TASK -
The lines below that include "Essen" are to be found and copied.

DATASET EXTRACT -
"""

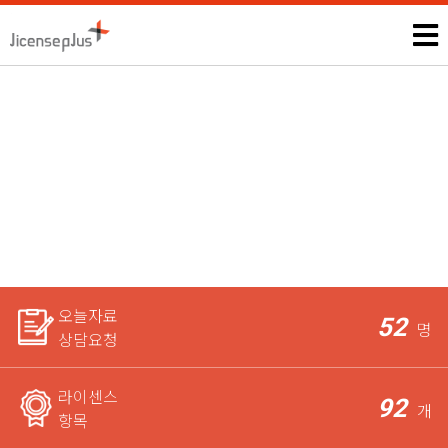
놀이체육지도사
모든 자격증, 공무원과 관련된 시험정보 및 상담은 본인에게만 제
공되며,
라이센스 전문가가 꼼꼼하게 체크한 후 요청자에게
가장 적합한 상담을 도와드립니다.
오늘자료
52
명
상담요청
라이센스
92
개
항목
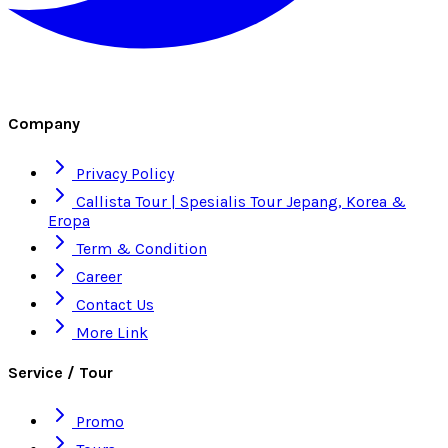
Company
Privacy Policy
Callista Tour | Spesialis Tour Jepang, Korea &
Eropa
Term & Condition
Career
Contact Us
More Link
Service / Tour
Promo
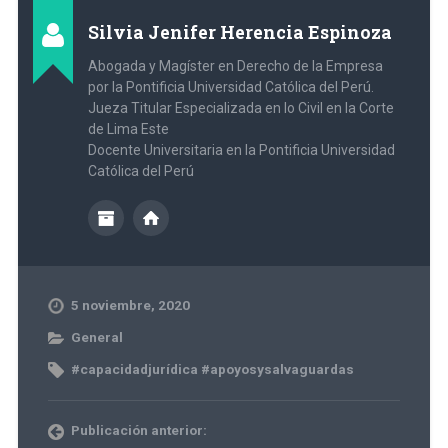
Silvia Jenifer Herencia Espinoza
Abogada y Magíster en Derecho de la Empresa
por la Pontificia Universidad Católica del Perú.
Jueza Titular Especializada en lo Civil en la Corte
de Lima Este
Docente Universitaria en la Pontificia Universidad
Católica del Perú
5 noviembre, 2020
General
#capacidadjurídica #apoyosysalvaguardas
Publicación anterior:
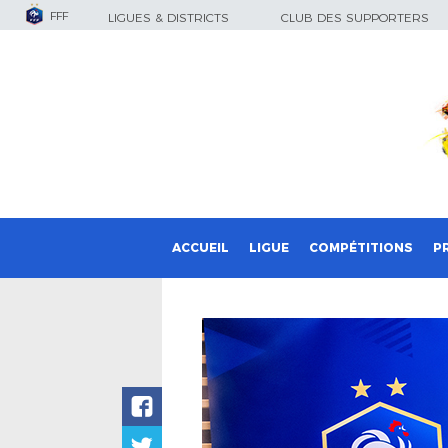
FFF
LIGUES & DISTRICTS
CLUB DES SUPPORTERS
ACCUEIL
LIGUE
COMPÉTITIONS
P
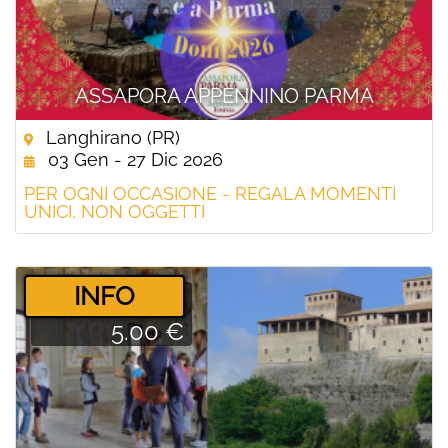
ASSAPORA APPENNINO PARMA
Langhirano (PR)
03 Gen - 27 Dic 2026
PER OGNI OCCASIONE - REGALA MOMENTI
UNICI, NON OGGETTI
­INFO
5.00 €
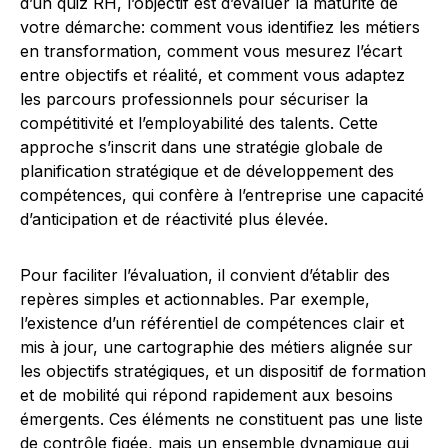
d’un quiz RH, l’objectif est d’évaluer la maturité de
votre démarche: comment vous identifiez les métiers
en transformation, comment vous mesurez l’écart
entre objectifs et réalité, et comment vous adaptez
les parcours professionnels pour sécuriser la
compétitivité et l’employabilité des talents. Cette
approche s’inscrit dans une stratégie globale de
planification stratégique et de développement des
compétences, qui confère à l’entreprise une capacité
d’anticipation et de réactivité plus élevée.
Pour faciliter l’évaluation, il convient d’établir des
repères simples et actionnables. Par exemple,
l’existence d’un référentiel de compétences clair et
mis à jour, une cartographie des métiers alignée sur
les objectifs stratégiques, et un dispositif de formation
et de mobilité qui répond rapidement aux besoins
émergents. Ces éléments ne constituent pas une liste
de contrôle figée, mais un ensemble dynamique qui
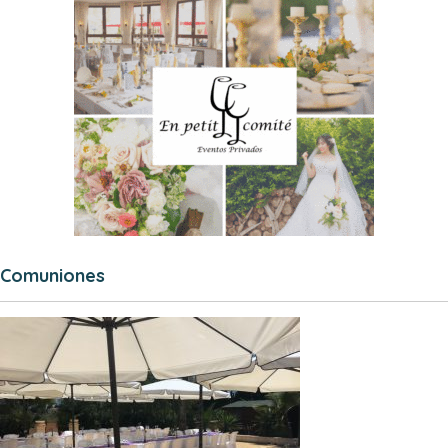
Comuniones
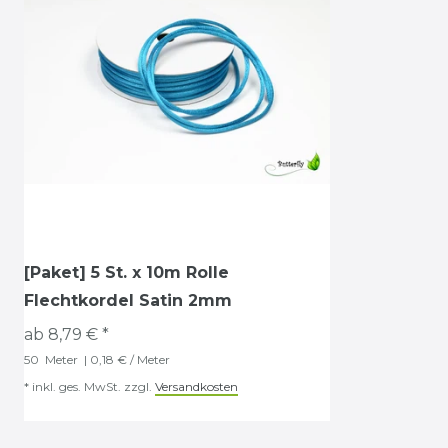
[Paket] 5 St. x 10m Rolle
Flechtkordel Satin 2mm
ab 8,79 € *
50
Meter
| 0,18 € / Meter
*
inkl. ges. MwSt.
zzgl.
Versandkosten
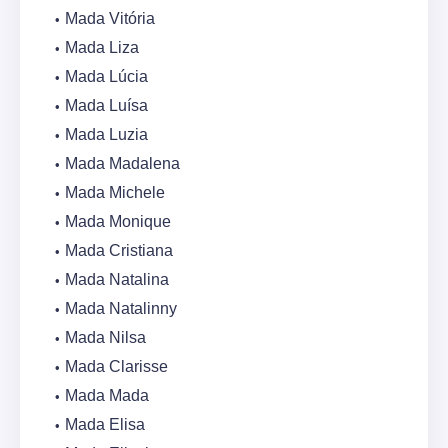
Mada Vitória
Mada Liza
Mada Lúcia
Mada Luísa
Mada Luzia
Mada Madalena
Mada Michele
Mada Monique
Mada Cristiana
Mada Natalina
Mada Natalinny
Mada Nilsa
Mada Clarisse
Mada Mada
Mada Elisa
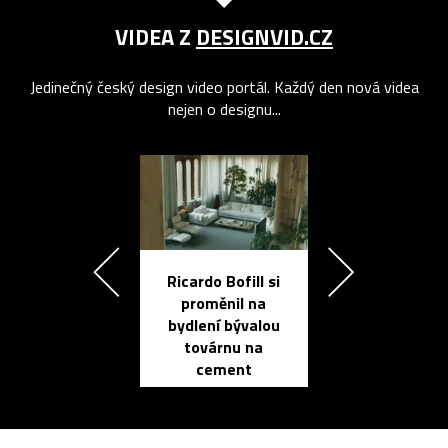
VIDEA Z
DESIGNVID.CZ
Jedinečný český design video portál. Každý den nová videa
nejen o designu...
Ricardo Bofill si
Přichází ten
proměnil na
propracovan
bydlení bývalou
elektronic
továrnu na
zápisník
cement
reMarkable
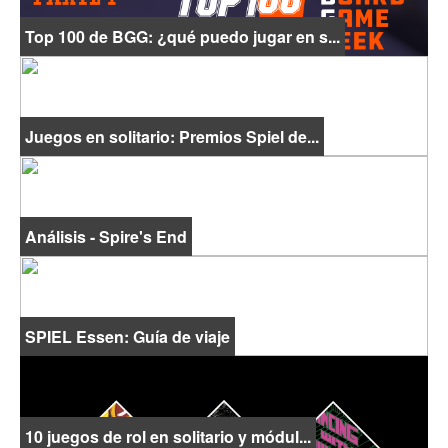
Top 100 de BGG: ¿qué puedo jugar en s...
Juegos en solitario: Premios Spiel de...
Análisis - Spire's End
SPIEL Essen: Guía de viaje
10 juegos de rol en solitario y módul...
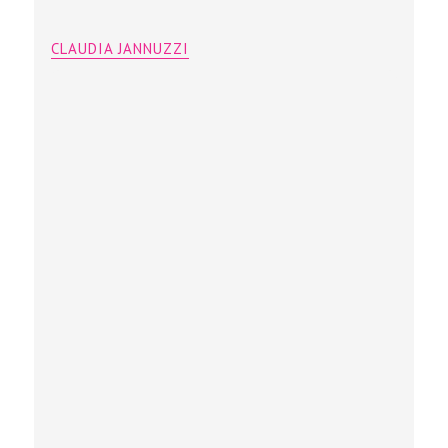
CLAUDIA JANNUZZI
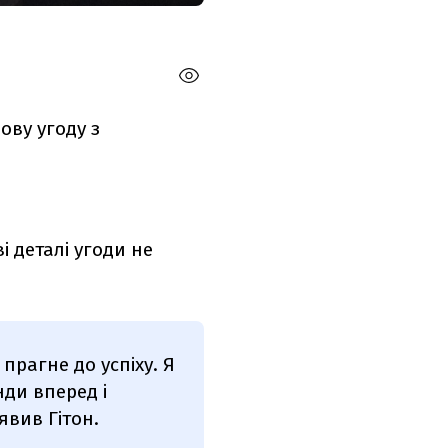
ову угоду з
і деталі угоди не
 прагне до успіху. Я
нди вперед і
явив Гітон.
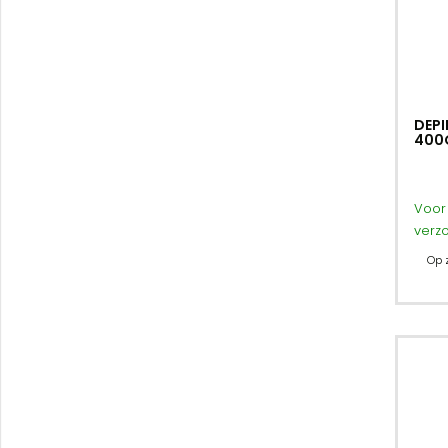
DEPI
400
Voor 
verz
Op 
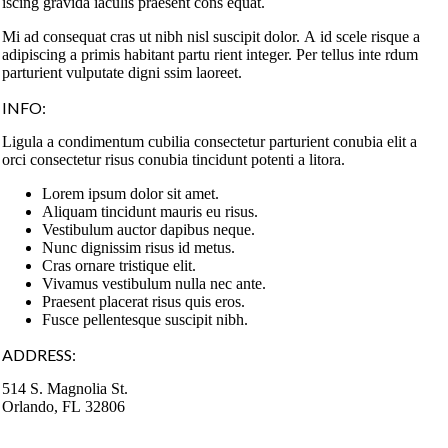
iscing gravida iaculis praesent cons equat.
Mi ad consequat cras ut nibh nisl suscipit dolor. A id scele risque a
adipiscing a primis habitant partu rient integer. Per tellus inte rdum
parturient vulputate digni ssim laoreet.
INFO:
Ligula a condimentum cubilia consectetur parturient conubia elit a
orci consectetur risus conubia tincidunt potenti a litora.
Lorem ipsum dolor sit amet.
Aliquam tincidunt mauris eu risus.
Vestibulum auctor dapibus neque.
Nunc dignissim risus id metus.
Cras ornare tristique elit.
Vivamus vestibulum nulla nec ante.
Praesent placerat risus quis eros.
Fusce pellentesque suscipit nibh.
ADDRESS:
514 S. Magnolia St.
Orlando, FL 32806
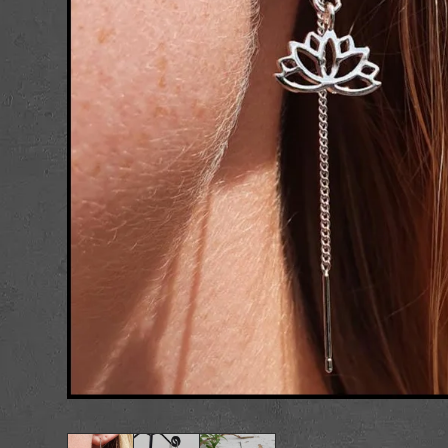
Æsker
Postkort og kuve
Figurer
Nøgleringe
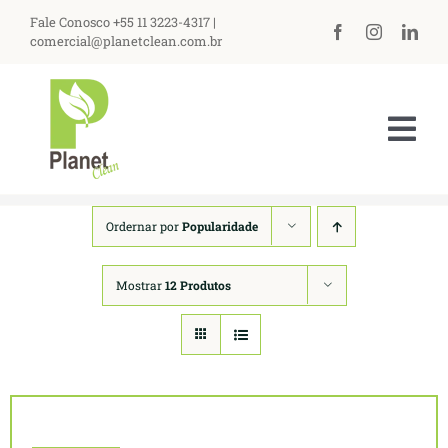
Ir
Fale Conosco +55 11 3223-4317 |
para
comercial@planetclean.com.br
o
conteúdo
Tog
Nav
HOME
Ordernar por
Popularidade
NOSSA EMPRESA
Mostrar
12 Produtos
PRODUTOS
ASSISTÊNCIA TÉCNICA
PERGUNTAS FREQUENTES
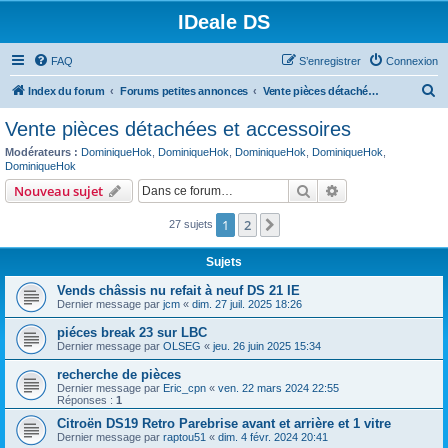
IDeale DS
FAQ
S’enregistrer
Connexion
R
Index du forum
Forums petites annonces
Vente pièces détachées et accessoires
e
Vente pièces détachées et accessoires
c
Modérateurs :
DominiqueHok
,
DominiqueHok
,
DominiqueHok
,
DominiqueHok
,
h
DominiqueHok
e
Rechercher
Recherche avanc
Nouveau sujet
r
1
2
Suivante
27 sujets
c
h
Sujets
e
Vends châssis nu refait à neuf DS 21 IE
Dernier message par
jcm
«
dim. 27 juil. 2025 18:26
r
piéces break 23 sur LBC
Dernier message par
OLSEG
«
jeu. 26 juin 2025 15:34
recherche de pièces
Dernier message par
Eric_cpn
«
ven. 22 mars 2024 22:55
Réponses :
1
Citroën DS19 Retro Parebrise avant et arrière et 1 vitre
Dernier message par
raptou51
«
dim. 4 févr. 2024 20:41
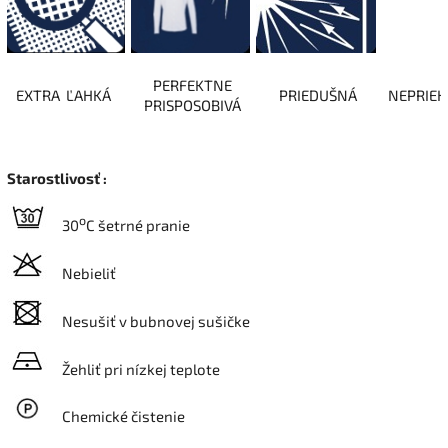
PERFEKTNE
EXTRA ĽAHKÁ
PRIEDUŠNÁ
NEPRIE
PRISPOSOBIVÁ
Starostlivosť :
o
30
C šetrné pranie
Nebieliť
Nesušiť v bubnovej sušičke
Žehliť pri nízkej teplote
Chemické čistenie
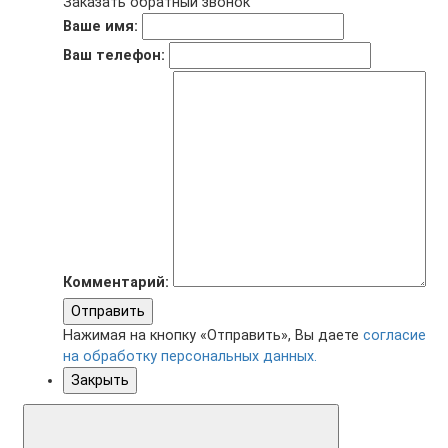
Заказать обратный звонок
Ваше имя:
Ваш телефон:
Комментарий:
Отправить
Нажимая на кнопку «Отправить», Вы даете
согласие
на обработку персональных данных.
Закрыть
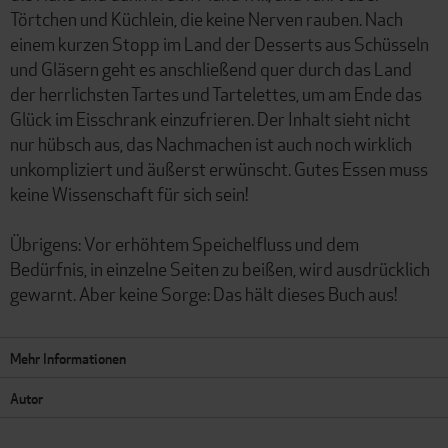
Törtchen und Küchlein, die keine Nerven rauben. Nach
einem kurzen Stopp im Land der Desserts aus Schüsseln
und Gläsern geht es anschließend quer durch das Land
der herrlichsten Tartes und Tartelettes, um am Ende das
Glück im Eisschrank einzufrieren. Der Inhalt sieht nicht
nur hübsch aus, das Nachmachen ist auch noch wirklich
unkompliziert und äußerst erwünscht. Gutes Essen muss
keine Wissenschaft für sich sein!
Übrigens: Vor erhöhtem Speichelfluss und dem
Bedürfnis, in einzelne Seiten zu beißen, wird ausdrücklich
gewarnt. Aber keine Sorge: Das hält dieses Buch aus!
Mehr Informationen
Autor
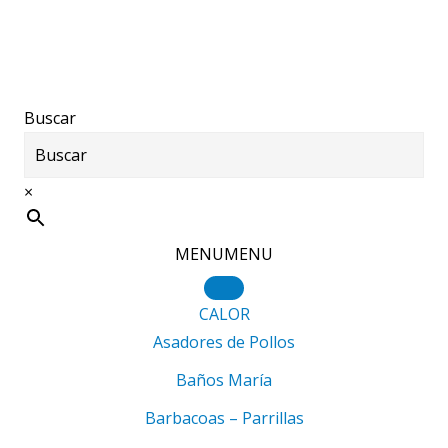
Saltar
Saltar
Saltar
al
a
al
contenido
la
pie
principal
barra
de
Buscar
lateral
página
principal
×
MENU
MENU
CALOR
Asadores de Pollos
Baños María
Barbacoas – Parrillas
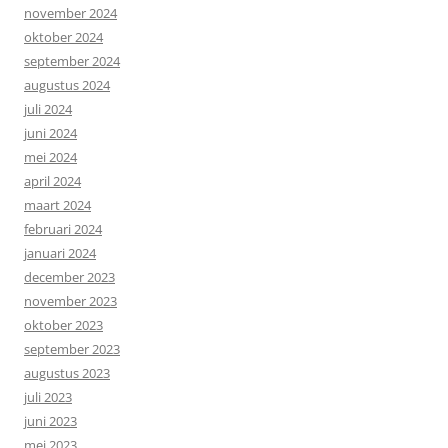
november 2024
oktober 2024
september 2024
augustus 2024
juli 2024
juni 2024
mei 2024
april 2024
maart 2024
februari 2024
januari 2024
december 2023
november 2023
oktober 2023
september 2023
augustus 2023
juli 2023
juni 2023
mei 2023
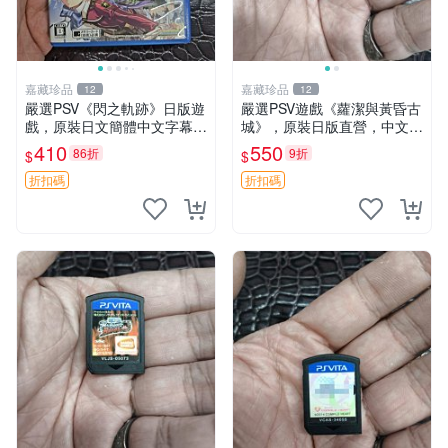
嘉藏珍品
嘉藏珍品
12
12
嚴選PSV《閃之軌跡》日版遊
嚴選PSV遊戲《蘿潔與黃昏古
戲，原裝日文簡體中文字幕，
城》，原裝日版直營，中文簡
附完整盒帶說明書，全新未拆
體字顯示 蘿潔 黃昏 古城
410
550
86折
9折
$
$
封狀態 閃之軌跡 PSV 日版盒
帶說明書
折扣碼
折扣碼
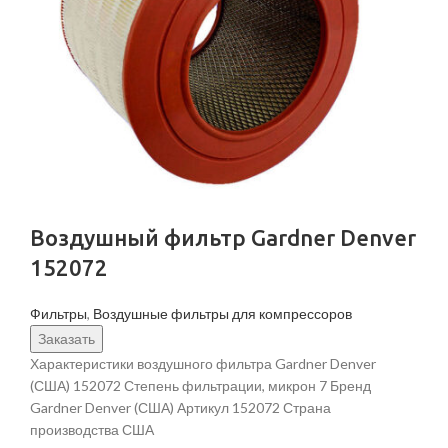
Воздушный фильтр Gardner Denver
152072
Фильтры
,
Воздушные фильтры для компрессоров
Заказать
Характеристики воздушного фильтра Gardner Denver
(США) 152072 Степень фильтрации, микрон 7 Бренд
Gardner Denver (США) Артикул 152072 Страна
производства США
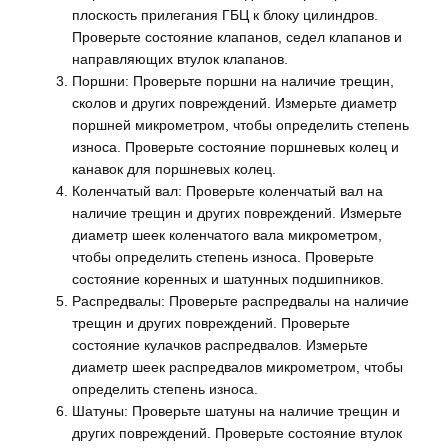
плоскость прилегания ГБЦ к блоку цилиндров.
Проверьте состояние клапанов, седел клапанов и
направляющих втулок клапанов.
Поршни: Проверьте поршни на наличие трещин,
сколов и других повреждений. Измерьте диаметр
поршней микрометром, чтобы определить степень
износа. Проверьте состояние поршневых колец и
канавок для поршневых колец.
Коленчатый вал: Проверьте коленчатый вал на
наличие трещин и других повреждений. Измерьте
диаметр шеек коленчатого вала микрометром,
чтобы определить степень износа. Проверьте
состояние коренных и шатунных подшипников.
Распредвалы: Проверьте распредвалы на наличие
трещин и других повреждений. Проверьте
состояние кулачков распредвалов. Измерьте
диаметр шеек распредвалов микрометром, чтобы
определить степень износа.
Шатуны: Проверьте шатуны на наличие трещин и
других повреждений. Проверьте состояние втулок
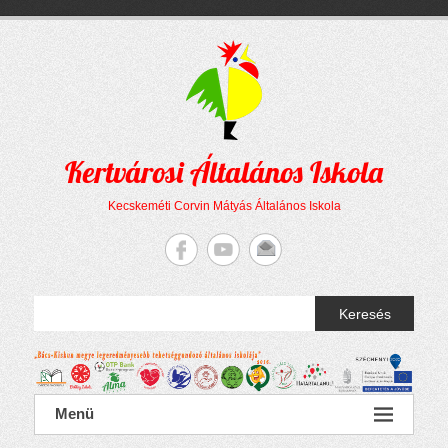
Megszakítás
Skip
to
content
Kertvárosi Általános Iskola
Kecskeméti Corvin Mátyás Általános Iskola
Keresés
Menü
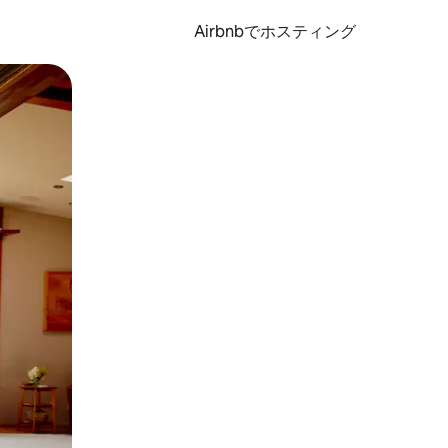
Airbnbでホスティング
とができます。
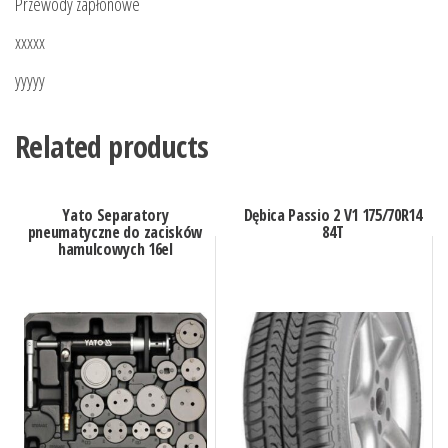
Przewody zapłonowe
xxxxx
yyyyy
Related products
Yato Separatory
Dębica Passio 2 V1 175/70R14
pneumatyczne do zacisków
84T
hamulcowych 16el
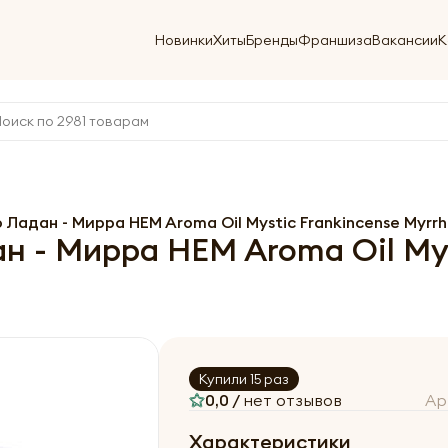
Новинки
Хиты
Бренды
Франшиза
Вакансии
К
адан - Мирра HEM Aroma Oil Mystic Frankincense Myrrh
 - Мирра HEM Aroma Oil Mys
Купили 15 раз
0,0 /
нет отзывов
Ар
Характеристики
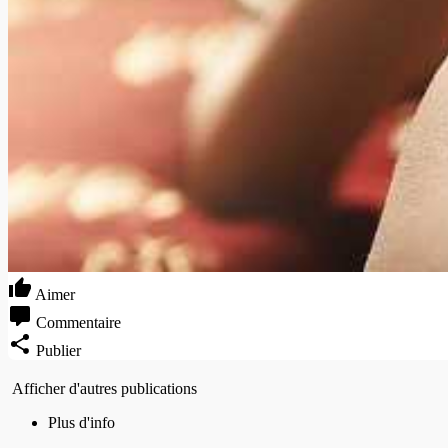
Aimer
Commentaire
Publier
Afficher d'autres publications
Plus d'info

"""

EXERCISE RESPONSE -
SPIEL Essen: Guía de viaje
unkompliziert und äußerst erwünscht. Gutes Essen muss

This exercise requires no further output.